War den ganzen Tag über in Potsdam unterwegs. Eine wirklich schöne Stadt, besonders gut hat mir das holländische Quartier mit seinen vielen kleinen Läden und das Belvedere und der „Neue Garten“ gefallen.
Die alte Parkanlage zwischen den Schlössern Sanssouci, dem Neuen Palais und dem Charlottenhof ist sehr sehenswert. Weniger sehenswert hingegen ist meiner Meinung nach das Innere des Schlosses Sanssouci. Mal abgesehen davon, dass dieses Schloss weltberühmt ist, hat es wenig zu bieten. Wer so wie ich schon in etlichen Schlössern war, der wird die Ernüchterung teilen, wenn man nach 20-30 Minuten wieder draußen ist. Ich kenne selbst kleine fürstliche Sommersitze in Süddeutschen, die schöner ausgestattet waren, ganz zu schweigen von den großen Schlössern, mit denen sich Sans S. unberechtigterweise vergleicht.

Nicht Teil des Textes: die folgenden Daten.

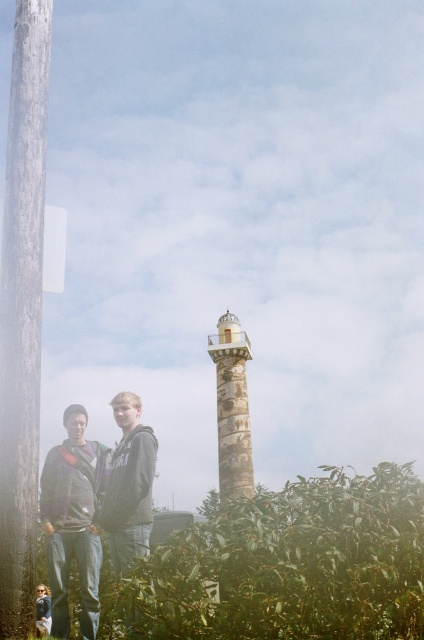 You are standing in the scene and want to move from the wooden telegraph pole at left to the matte gray hoodie at lower left. Which direction should you move?

You should move to the right because the wooden telegraph pole at left is to the left of the matte gray hoodie at lower left.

Selbst an einen eher ruhigen Tag wie heute stand man länger an der Kasse in der Schlange als man für das Durchlaufen des Schlosses brauchte. Dazu muss man für alles noch mal Extra-Eintrittsgeld zahlen, obwohl irgendwie an kaum einem Tag auch wirklich mal alles offen hat. Ein älterer Herr, der ähnlich enttäuscht war, meinte, das Verbot die eigenen Fotos vom Inneren des Schlosses zu veröffentlichen diene wohl hauptsächlich dazu, zu verhindern, dass die Leute im Vorwege erkennen, dass es die rund 19 € nicht wert sind. Die sonst sehr nützliche „Welcome Berlin“-Karte nützt einem in Potsdam leider an den wichtigen Stellen nichts.

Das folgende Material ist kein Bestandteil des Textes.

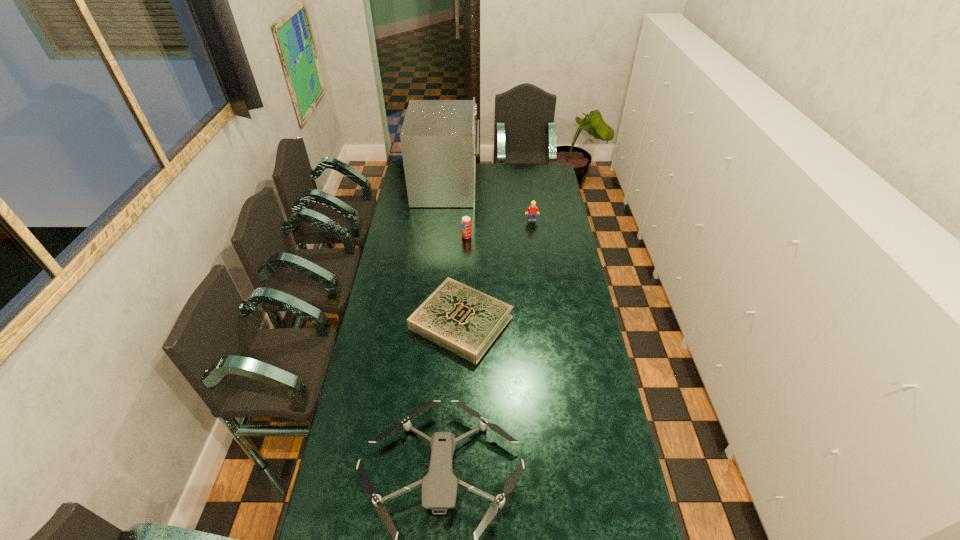 Locate an element on the screen. This screenshot has height=540, width=960. free space between the hardback book and the rightmost object is located at coordinates (496, 271).

Locate which object ranks fourth in proximity to the fourth nearest object. Please provide its 2D coordinates. Your answer should be formatted as a tuple, i.e. [(x, y)], where the tuple contains the x and y coordinates of a point satisfying the conditions above.

[(439, 487)]

Identify the location of object that is the third closest to the fourth farthest object. Image resolution: width=960 pixels, height=540 pixels. (531, 211).

Where is `vacant area that satisfies the following two spatial constraints: 1. on the back side of the soda can; 2. on the front panel of the tallest object`? vacant area that satisfies the following two spatial constraints: 1. on the back side of the soda can; 2. on the front panel of the tallest object is located at coordinates (468, 187).

Find the location of a particular element. The width and height of the screenshot is (960, 540). free space in the image that satisfies the following two spatial constraints: 1. on the front panel of the tallest object; 2. on the back side of the hardback book is located at coordinates (433, 322).

You are a GUI agent. You are given a task and a screenshot of the screen. Output one action in this format:
    pyautogui.click(x=<x>, y=<y>)
    Task: Click on the vacant space that satisfies the following two spatial constraints: 1. on the front panel of the third nearest object; 2. on the right side of the tallest object
    
    Given the screenshot: What is the action you would take?
    pyautogui.click(x=442, y=237)

Image resolution: width=960 pixels, height=540 pixels. I want to click on free spot that satisfies the following two spatial constraints: 1. on the front panel of the soda can; 2. on the right side of the toaster oven, so click(x=442, y=237).

At what (x,y) coordinates should I click in order to perform the action: click on free space that satisfies the following two spatial constraints: 1. on the front panel of the soda can; 2. on the right side of the toaster oven. Please return your answer as a coordinate pair (x, y). Image resolution: width=960 pixels, height=540 pixels. Looking at the image, I should click on (442, 237).

You are a GUI agent. You are given a task and a screenshot of the screen. Output one action in this format:
    pyautogui.click(x=<x>, y=<y>)
    Task: Click on the free space in the image that satisfies the following two spatial constraints: 1. on the back side of the shortest object; 2. on the front panel of the toaster oven
    
    Given the screenshot: What is the action you would take?
    pyautogui.click(x=467, y=187)

Where is `free spot that satisfies the following two spatial constraints: 1. on the front panel of the soda can; 2. on the left side of the tallest object`? This screenshot has height=540, width=960. free spot that satisfies the following two spatial constraints: 1. on the front panel of the soda can; 2. on the left side of the tallest object is located at coordinates (442, 237).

Ich würde daher empfehlen, sich das Geld und die Wartezeit zu sparen und nur den Park und die Gebäude von außen anzuschauen. Sehr schön ist auch der Neue Park weiter nördlich. Auf dem Weg dorthin kann man sich auch gleich noch die Überreste der russischen Kolonie Alexandrowska anschauen. In diesem Landschaftspark ist auch das Marmor Palais und das Schloss Cecilienhoff zu finden, in dem die Potsdamer Konferenz der Alliierten stattgefunden hatte. Über einen Querweg kann man auch zum Pfingstberg und dem weitestgehend fertig restaurierten Belvedere aufsteigen. Ein sehr lohnswerter Ausflug, die Anlage selber und die Aussicht vom Turm sind sehr schön. Ich stehe der ECE und ihren 08/15 Einkaufzentren ja etwas kritisch gegenüber, aber durch ihre Unterstützung der Restaurierung dieser Anlage haben sie mal ein paar Punkte bei mir gut gemacht.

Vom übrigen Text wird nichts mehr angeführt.